Twenty stories in a first English translation, by the celebrated French novelist (Second Harvest, 1999, etc.), with an introduction by Henry Miller, in his day a fierce admirer.
Provence-born Giono (1895–1970) is probably best known in the US for his story “The Baker’s Wife,” made into a film in the 1930s. Although most of the pieces here, first published in France in 1932, are set in the hamlets and countryside of Provence, they bring us into a world that is dark, spiteful, and lugubrious: a world of hard-hearted peasants bent on squeezing the life out of their neighbors much as they squeeze oil from their olives. In the title story, for example, two starving vagrants climb down into a dangerously ramshackle well to repair a parish priest’s water pump—only to be reimbursed with less money than it cost them to take the bus to his village. The poor farmer of “Fields” allows his wife to take in a boarder to make ends meet—and soon discovers that the man is her lover.

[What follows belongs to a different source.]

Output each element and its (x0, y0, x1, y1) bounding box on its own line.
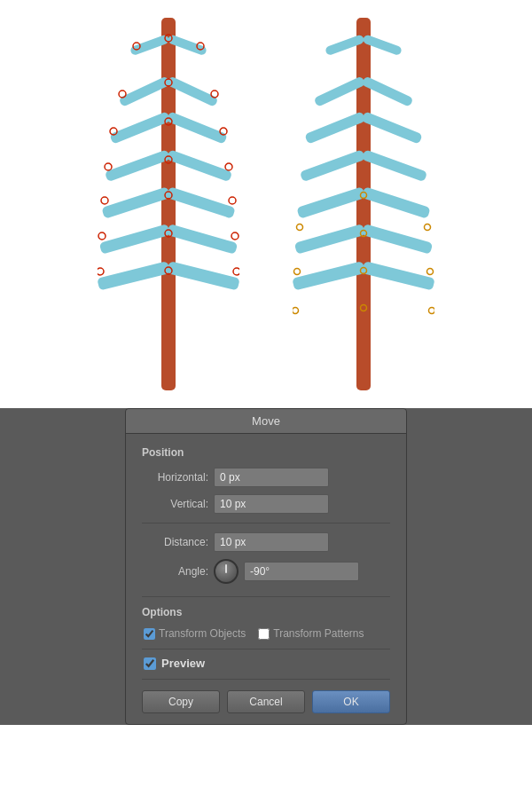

The blind beggar of “The Hand” describes how he lost his sight inexplicably during a religious procession when he was 20—and how afterwards the village girls would grab his hand unexpectedly and place it down their blouses. In “Annette, or A Family Affair,” an old man who years earlier had allowed his niece to be sent to an orphanage when her parents died makes a point of going to visit the man who has hired her to work in his shop—so as to warn him that she grew up among bad characters and may be dishonest. Even the father of the bride is unable to work up much in the way of generosity: In “Philemon,” a man makes his daughter slaughter one of his pigs on the way to her own marriage.
Small offerings from a master. Like Faulkner, Giono takes us into an unpleasant world shot through with strange and unexpected beauty.